**PROBLEM:** Pull each line holding the word "cookies" from the data.

------ PROVIDED INFORMATION ------

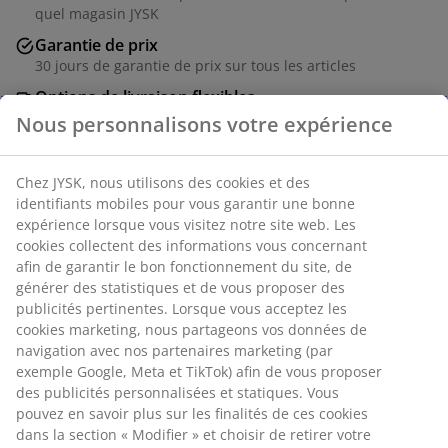
quel magasin JYSK
Garantie de prix
30 jours de garantie de prix sur tous les articles
Options de livraison flexibles
Livraison rapide et facile
Nous personnalisons votre expérience
Chez JYSK, nous utilisons des cookies et des
Boîte de rangement grise avec couvercle conçue pour
identifiants mobiles pour vous garantir une bonne
expérience lorsque vous visitez notre site web. Les
un stockage et une organisation polyvalents à la
cookies collectent des informations vous concernant
maison. Fabriquée en plastique résistant (100%
afin de garantir le bon fonctionnement du site, de
recyclé). La boîte est empilable, et les poignées à clip
générer des statistiques et de vous proposer des
maintiennent le couvercle en place. Peut contenir 47
publicités pertinentes. Lorsque vous acceptez les
litres. l39 x L59 x H31 cm
cookies marketing, nous partageons vos données de
navigation avec nos partenaires marketing (par
Numéro d’article: 4900172
exemple Google, Meta et TikTok) afin de vous proposer
des publicités personnalisées et statiques. Vous
pouvez en savoir plus sur les finalités de ces cookies
dans la section « Modifier » et choisir de retirer votre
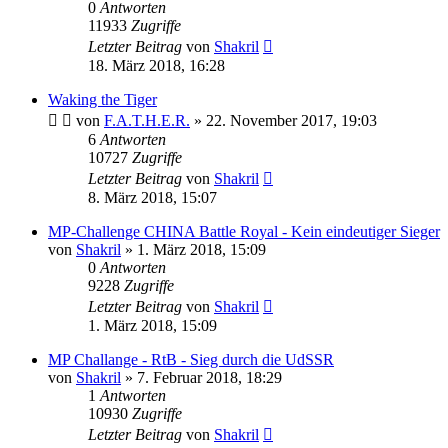
0
Antworten
11933
Zugriffe
Letzter Beitrag
von
Shakril
18. März 2018, 16:28
Waking the Tiger
von
F.A.T.H.E.R.
»
22. November 2017, 19:03
6
Antworten
10727
Zugriffe
Letzter Beitrag
von
Shakril
8. März 2018, 15:07
MP-Challenge CHINA Battle Royal - Kein eindeutiger Sieger
von
Shakril
»
1. März 2018, 15:09
0
Antworten
9228
Zugriffe
Letzter Beitrag
von
Shakril
1. März 2018, 15:09
MP Challange - RtB - Sieg durch die UdSSR
von
Shakril
»
7. Februar 2018, 18:29
1
Antworten
10930
Zugriffe
Letzter Beitrag
von
Shakril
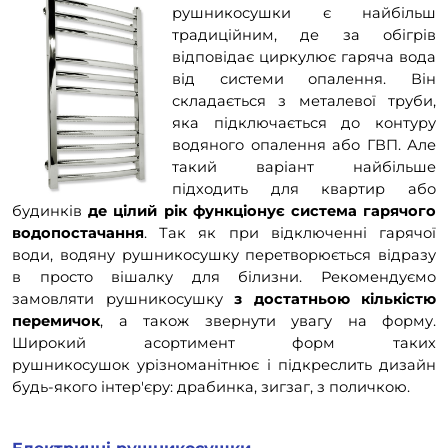
рушникосушки є найбільш
традиційним, де за обігрів
відповідає циркулює гаряча вода
від системи опалення. Він
складається з металевої труби,
яка підключається до контуру
водяного опалення або ГВП. Але
такий варіант найбільше
підходить для квартир або
будинків
де цілий рік функціонує система гарячого
водопостачання
. Так як при відключенні гарячої
води, водяну рушникосушку перетворюється відразу
в просто вішалку для білизни. Рекомендуємо
замовляти рушникосушку
з достатньою кількістю
перемичок
, а також звернути увагу на форму.
Широкий асортимент форм таких
рушникосушок урізноманітнює і підкреслить дизайн
будь-якого інтер'єру: драбинка, зигзаг, з поличкою.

------

**TASK RESPONSE:**
Chez JYSK, nous utilisons des cookies et des
cookies collectent des informations vous concernant
cookies marketing, nous partageons vos données de
pouvez en savoir plus sur les finalités de ces cookies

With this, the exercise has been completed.